Note: The Data Warehouse is not loaded every time new data is added to the database.
Advantages of Data Warehousing
- The strategic question can be answered by studying trends.
- Data Warehousing is faster and more accurate.
Note: Data Warehouse is not a product that a company can go and purchase, it needs to be designed and depends entirely on the company’s requirement.
Properties of Data Warehousing
“A data warehouse is a subject-oriented, integrated, time-variant and non-volatile collection of data in support of the managements’ decision-making process” – Bill Immon, the father of data warehousing.
Subject-oriented: Subject-oriented usually contains categorized data and stored by business subject rather than by its application.
Integrated: Integrated data on a given subject is collected from different sources of data collection and stored in a single place.
Time-variant: Organized data is stored as a service of snapshots, each one of data representing a period of time.
Non-volatile: Typically data in the data warehouse is not updated or deleted.
Key Terminologies related to DWH Architecture
Below are the key terminologies related to DWH architecture.
OLTP vs OLAP
Information Technology systems, that can be divided into two parts. One is transactional (OLTP) and the other is analytical (OLAP). Generally, we can imagine that OLTP systems provide source data to a different stage of data warehouses, whereas OLAP systems help to analyze it.
Online Transaction Processing (OLTP)
OLTP is defined as a large number of short online records (INSERT, UPDATE, DELETE). Online Transaction processing systems provide fast data modification, data processing, data duplication in multi-access of time, and an effectiveness measured by a number of records per second.
In this database, there is detailed and current data, and structure used to store transnational databases as an entity model (usually 3NF).
Example: All bank transactions made by a customer.
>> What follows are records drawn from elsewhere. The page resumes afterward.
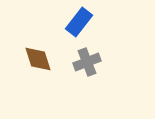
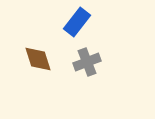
blue rectangle: moved 2 px left
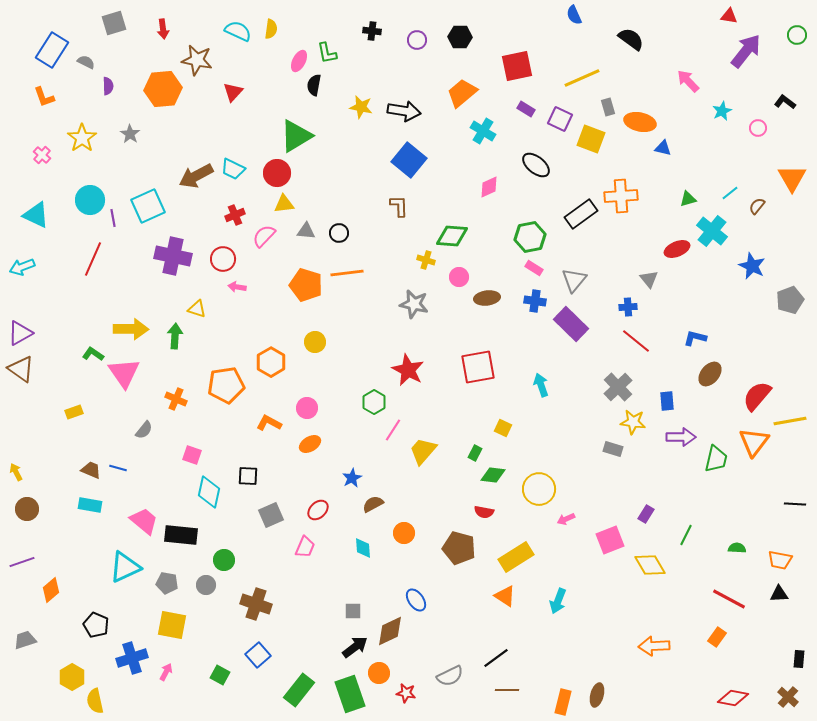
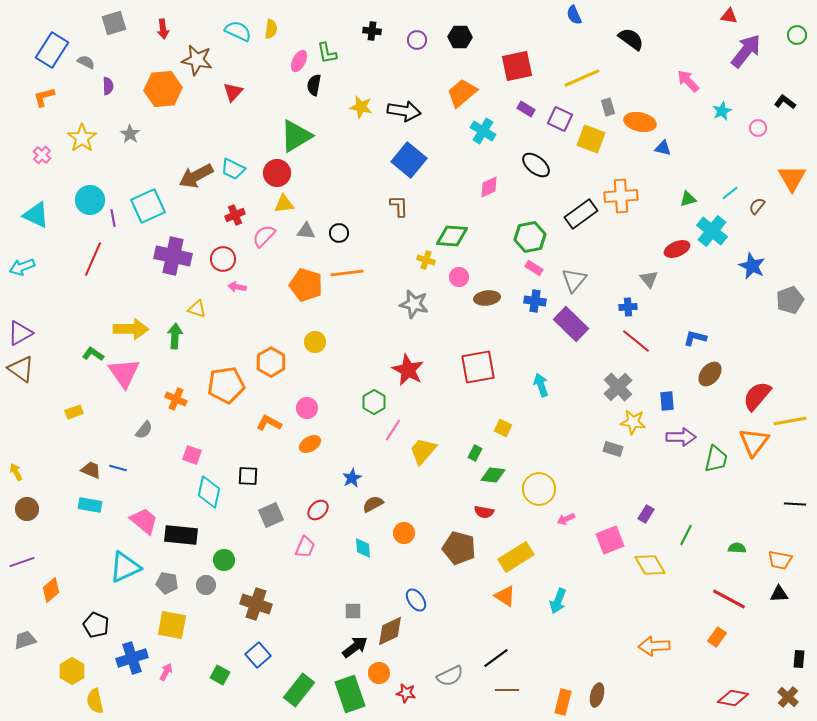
orange L-shape at (44, 97): rotated 95 degrees clockwise
yellow hexagon at (72, 677): moved 6 px up
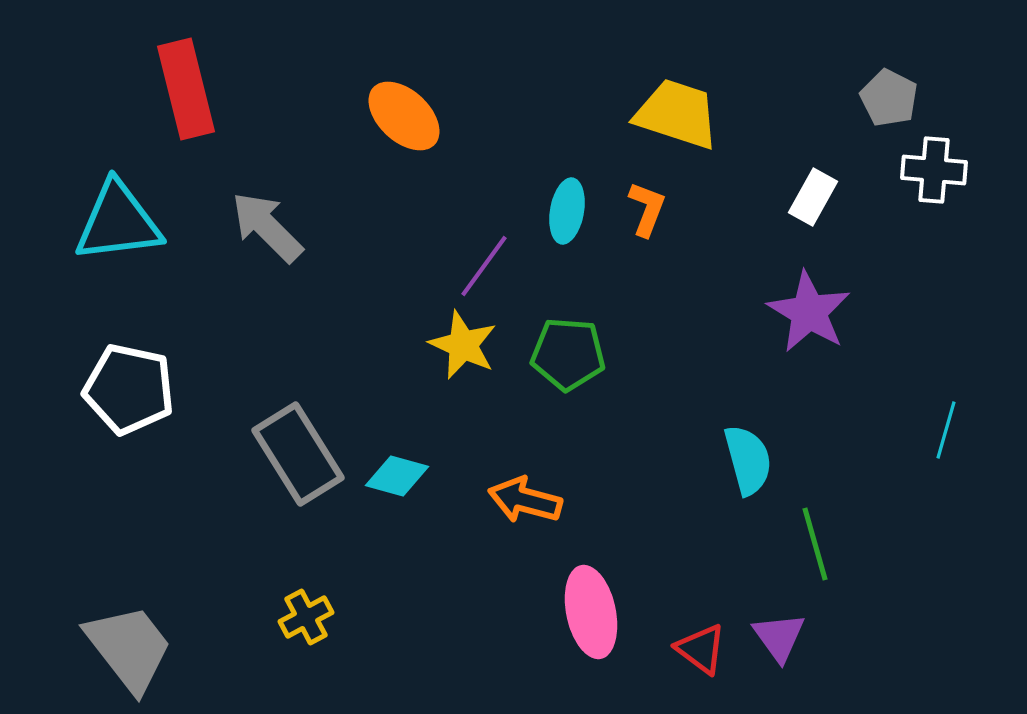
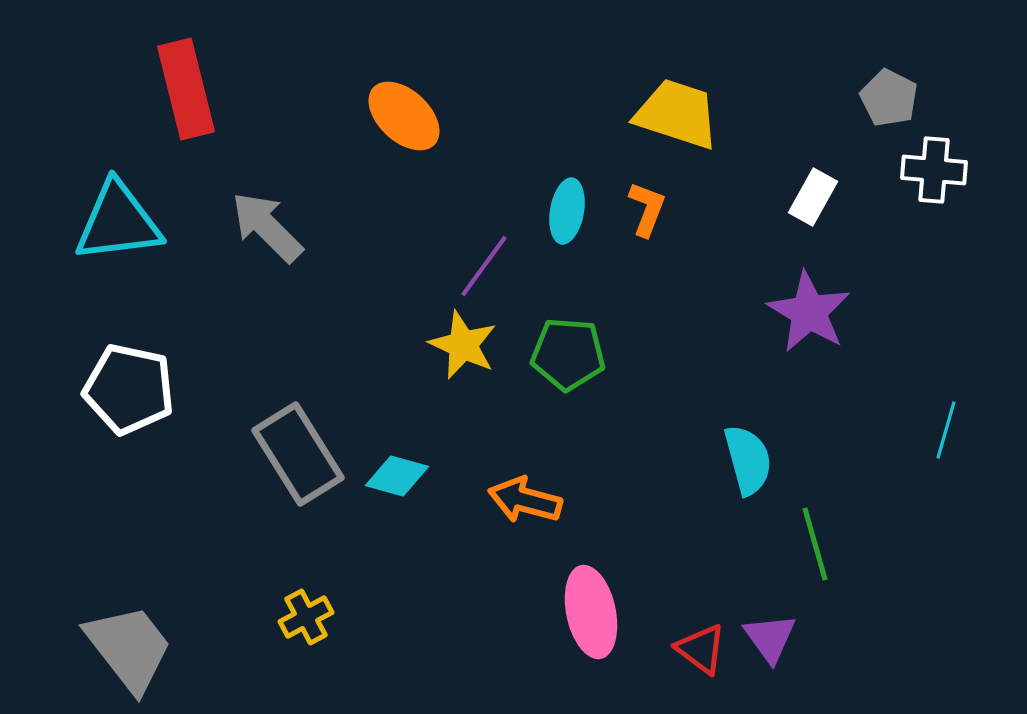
purple triangle: moved 9 px left, 1 px down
Below are few pointers for its deeper understanding:
- Contains current data.
- Useful in running the business.
- Based on the entity-relationship model.
- Provides primitive and highly detailed data.
- Used for writing data into the database.
- Database size ranges from 100MB to 1GB.
- Quickly provided, high performance.
- The number of records accessed are in tens.
Online Analytical Processing (OLAP)
This term is defined by the relatively low volume of transactions. Queries are generally complex and involve aggregation. In this type of OLAP system, response time is an effective measure, applications are widely used by Data Mining techniques.
In the OLAP database, there is aggregated, historical data stored in multi-dimensional schemas (usually star schema).
- Contains historical data.
- Useful in analyzing the business.
- Based on the star, snowflake, and the fact constellation schema.
- Provided summarized consolidated data.
- Used for reading data from the data warehouse.
- Data warehouse sizes range from 100GB to 1TB.
- Highly flexible but not fast.
- The number of records accessed is in millions.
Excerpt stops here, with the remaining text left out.